REQUIREMENT: Pictures stay out. Extract the lines below from the first one through the line with "significant implications for Cameroon’s", both included.

━━━ DATASET EXTRACT ━━━

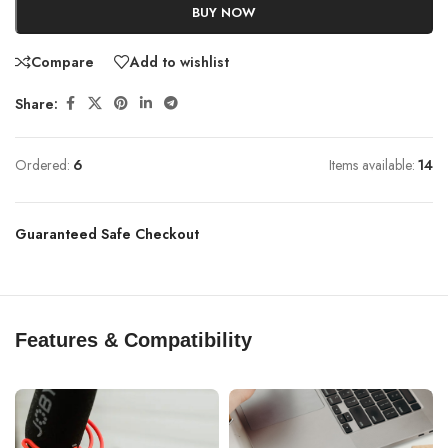
BUY NOW
Compare
Add to wishlist
Share:
Ordered:
6
Items available:
14
Guaranteed Safe Checkout
Features & Compatibility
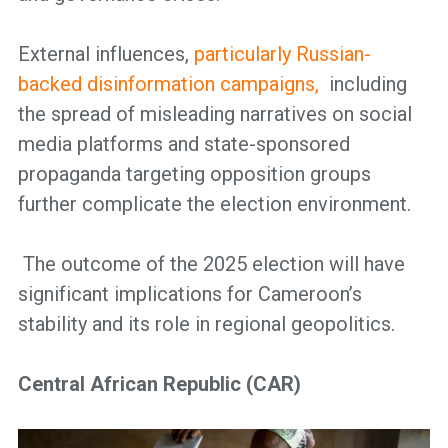
External influences,
particularly Russian-
backed disinformation campaigns,
including
the spread of misleading narratives on social
media platforms and state-sponsored
propaganda targeting opposition groups
further complicate the election environment.
The outcome of the 2025 election will have
significant implications for Cameroon’s
stability and its role in regional geopolitics.
Central African Republic (CAR)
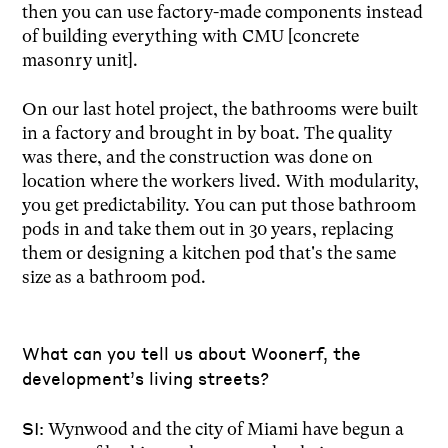
then you can use factory-made components instead
of building everything with CMU [concrete
masonry unit].
On our last hotel project, the bathrooms were built
in a factory and brought in by boat. The quality
was there, and the construction was done on
location where the workers lived. With modularity,
you get predictability. You can put those bathroom
pods in and take them out in 30 years, replacing
them or designing a kitchen pod that's the same
size as a bathroom pod.
What can you tell us about Woonerf, the
development’s living streets?
SI:
Wynwood and the city of Miami have begun a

━━━

RESULT BELOW:
BUY NOW
Compare
Add to wishlist
Share:
Ordered:
6
Items available:
14
Guaranteed Safe Checkout
Features & Compatibility
External influences,
particularly Russian-
backed disinformation campaigns,
including
the spread of misleading narratives on social
media platforms and state-sponsored
propaganda targeting opposition groups
further complicate the election environment.
The outcome of the 2025 election will have
significant implications for Cameroon’s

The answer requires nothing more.